= What the task asks =
Word for word, return the lines below from the first through the line that has "nder hot water to warm it up.", dropping the pictures.

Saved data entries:
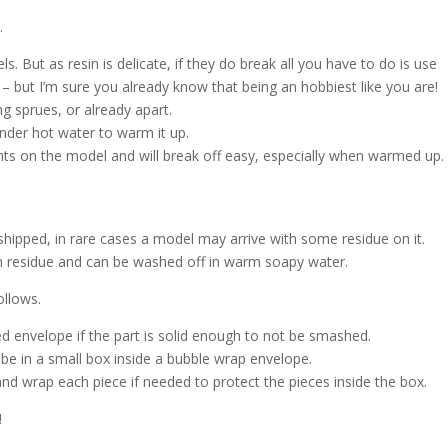
.
s. But as resin is delicate, if they do break all you have to do is use
 – but I’m sure you already know that being an hobbiest like you are!
g sprues, or already apart.
nder hot water to warm it up.
nts on the model and will break off easy, especially when warmed up.
shipped, in rare cases a model may arrive with some residue on it.
ash residue and can be washed off in warm soapy water.
ollows.
d envelope if the part is solid enough to not be smashed.
l be in a small box inside a bubble wrap envelope.
and wrap each piece if needed to protect the pieces inside the box.
!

= Written response =
.
s. But as resin is delicate, if they do break all you have to do is use
 – but I’m sure you already know that being an hobbiest like you are!
g sprues, or already apart.
nder hot water to warm it up.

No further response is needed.